After four long days of hearings by the Senate Judiciary Committee, we are left with more questions than answers about what kind of justice Ketanji Brown Jackson would be if confirmed to the Supreme Court — and the answers the Senate received were troubling to the point of being disqualifying.
Judge Jackson repeatedly claimed to not have a judicial philosophy. Instead, she suggested that she uses a “methodology” that she has developed throughout her time on the bench: utilizing “the arguments of the parties, the facts in the case, and the law that applies in every case” as “inputs” that aid her decision-making.
The problem is that this “methodology” wholly lacks substance, and Jackson described more of a functional strategy used by every judge, rather than a philosophical lens through which she views the law.

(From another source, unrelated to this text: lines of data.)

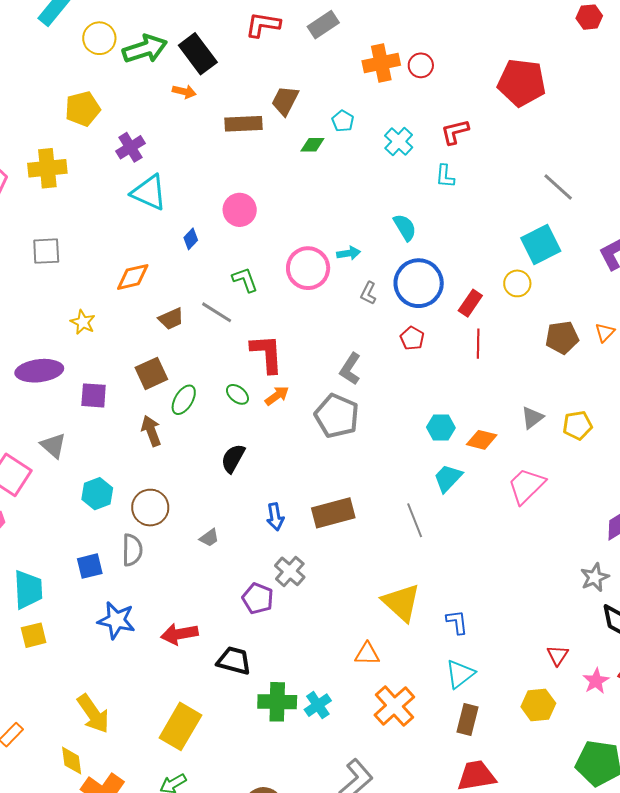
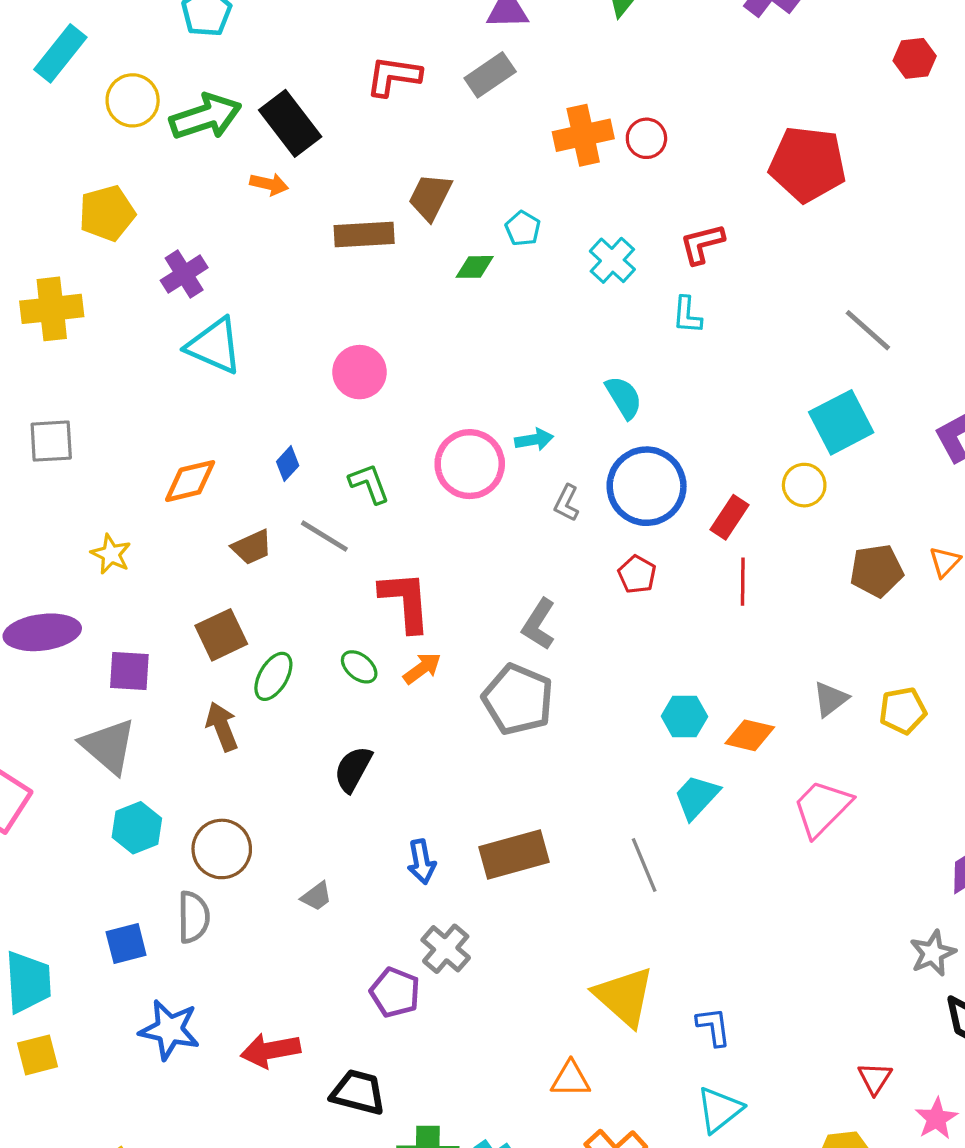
blue diamond: (191, 239) -> (288, 464), moved
gray triangle: (53, 446) -> (109, 746), moved, size x1.4

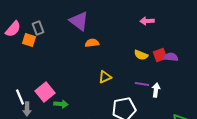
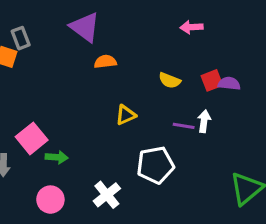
yellow semicircle: (141, 55) -> (170, 80), moved
white arrow: (156, 90) -> (204, 121), moved

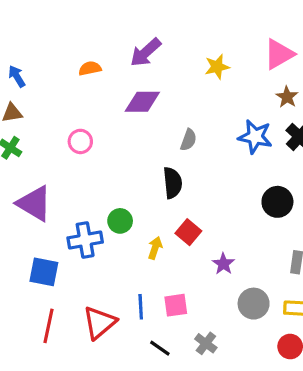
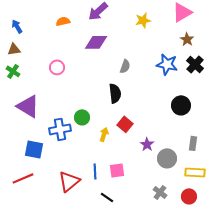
gray circle: (254, 304) -> (167, 158), moved
red line: (49, 326) -> (23, 178), moved, turned 55
gray cross: (206, 343) -> (160, 192), moved

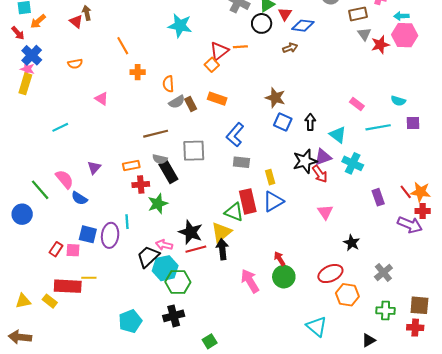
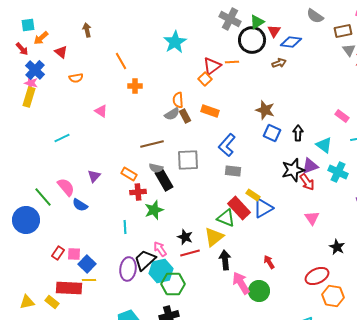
red triangle: (76, 21) -> (61, 52), moved
black circle: (262, 23) -> (252, 40), size x1.4
cyan star: (180, 26) -> (175, 42), turned 30
orange semicircle: (168, 84) -> (178, 100), moved
orange rectangle: (131, 165) -> (129, 174), turned 42
yellow rectangle: (270, 177) -> (253, 195), moved, turned -40
red rectangle: (248, 201) -> (239, 208), turned -30
blue circle: (22, 214) -> (26, 220), size x1.4
black star: (191, 232) -> (185, 237), size x0.7
blue square: (88, 234) -> (87, 264), moved, turned 30
purple ellipse: (110, 235) -> (128, 269), moved
pink arrow: (164, 245) -> (160, 249), turned 42
black arrow: (222, 249) -> (225, 260), moved
green circle: (284, 277) -> (259, 291), moved

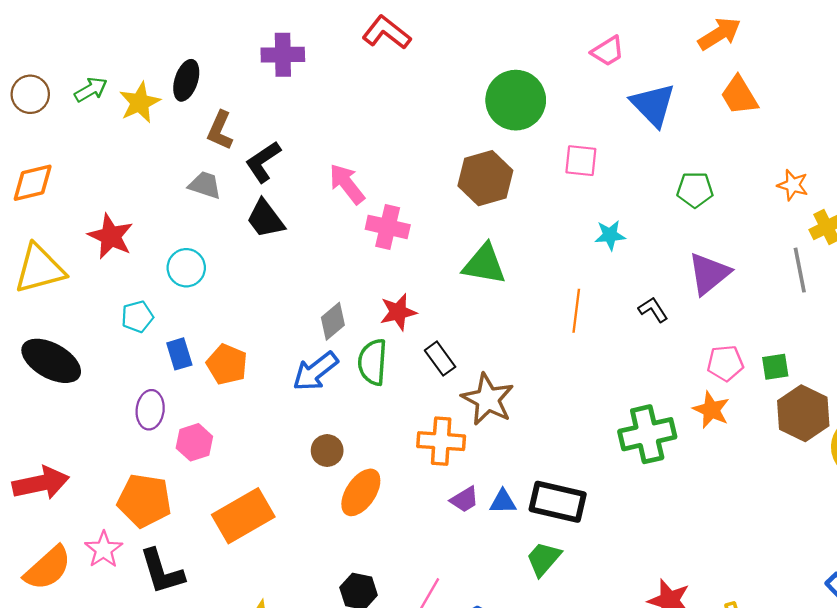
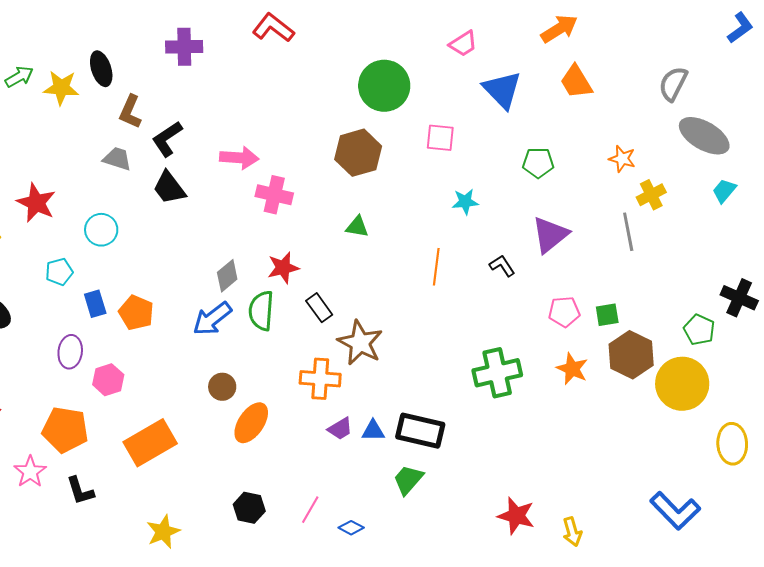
black ellipse: (186, 80) -> (101, 69), turned -36
yellow star: (140, 102) -> (61, 88), turned 30
pink arrow: (347, 184) -> (239, 158), turned 132
green triangle: (484, 264) -> (357, 227), size x0.6
orange star: (711, 410) -> (572, 369), moved
black L-shape: (162, 572) -> (80, 491), size x0.7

A judicial philosophy is needed to inform how the law is read and how it applies to the facts of any case.
When Jackson was giving curious answers about her non-philosophy, she paid lip service to textualism and originalism, discussing how she may rely on the original public meaning of laws used in deciding cases. Maybe, as Justice Elena Kagan said during her confirmation hearings, “we’re all textualists” now.
However, Professor Jennifer Mascott’s testimony before the committee explains how Judge Jackson’s “methodology,” as evidenced in her judicial opinions, would allow her to stray from the text of the law: “The approach embedded within certain lower-court decisions further suggests that the judge’s application of constitutional and statutory methodology would differ significantly from the approach of previously committed textualist and originalist jurists.”
Professor Mascott noted that textualism and originalism would likely be just one of many frameworks used by a Justice Jackson “alongside heavy reliance on (even incorrect) precedent, legislative history, and general purpose.” Huh? Judicial philosophy is not a fast-food menu of choices — rather, Supreme Court justices typically bring an intellectual or philosophical framework to the task that provides coherence and consistency to judicial analysis. This word-salad explanation on Judge Jackson’s behalf, simply begs the central question.
Democrats clearly knew that Judge Jackson’s lack of judicial philosophy (or unwillingness to be forthcoming about her philosophy) would be a problem. So they decided to try to make it a non-issue, with several declaring that judicial philosophy either does not matter, or is not useful for deciding whether to confirm someone to sit on the highest court in the land. This is sophistry from Democrats who cared a great deal about the question when they wanted to attack Republican nominees.
Beyond her unwillingness to articulate a judicial philosophy, Jackson illustrated her willingness to bow to the radical ideology of the left in an exchange with Sen. Marsha Blackburn where Jackson declined to define what a woman was, demurring that she was “not a biologist.”
An ironic dodge
Remarkably, the nominee specifically chosen by the Biden administration and heralded by the media based on her biological sex is unwilling to comment on what the definition of a woman is — a dodge she surely would not suffer in her own courtroom from a recalcitrant witnesses trying to prove he or she was too clever for the examining lawyer.
Jackson’s extraordinary non-answer to this existential question raises serious doubts about how she would adjudicate claims arising under important federal statutes, including Title VII and Title IX, that come before the court relating to foundational legal concepts such as sex, gender and equal protection.
Would Justice Ruth Bader Ginsburg, whose historic career was founded on the struggle for women’s rights under the law, recognize a radically changed landscape where a putative Supreme Court Justice undermines the very concept of womanhood itself?
The wisdom of her sentencing practices was debated, but one thing was clear from Judge Jackson’s testimony: She believed the sentencing guidelines formulated to accompany the laws passed by Congress were outdated, or too harsh, which justified her substituting her own radically different judgment for them when a trial court judge. What other laws does she believe are outdated enough that she can ignore them once on the Supreme Court?
Jackson claimed not to be familiar with critical race theory, but she has spoken favorably of it in past speeches and sits on the board of a “progressive” elite school in Washington, DC, where the tenets of critical race theory are taught to elementary students. What other progressive ideologies does she refuse to recognize publicly while quietly supporting them?
The incredible “what is a woman” answer, coupled with a pastiche of responses on judicial philosophy seemingly designed to placate or parry rather than elucidate, misdirection on critical race theory from a judge who has spoken about its founders and pop culture proponents in such glowing terms in the past two years, and refusal to answer so many questions, adds to a pile of clues that the real Jackson, and what motivates her, remains hidden from the Senate.
As a judge might say, the Senate had been presented with an incomplete record, but one from which certain inferences may fairly be drawn — and those inferences counsel against confirmation of Judge Ketanji Brown Jackson.
Harmeet Dhillon is chairwoman of the Republican National Lawyers Association.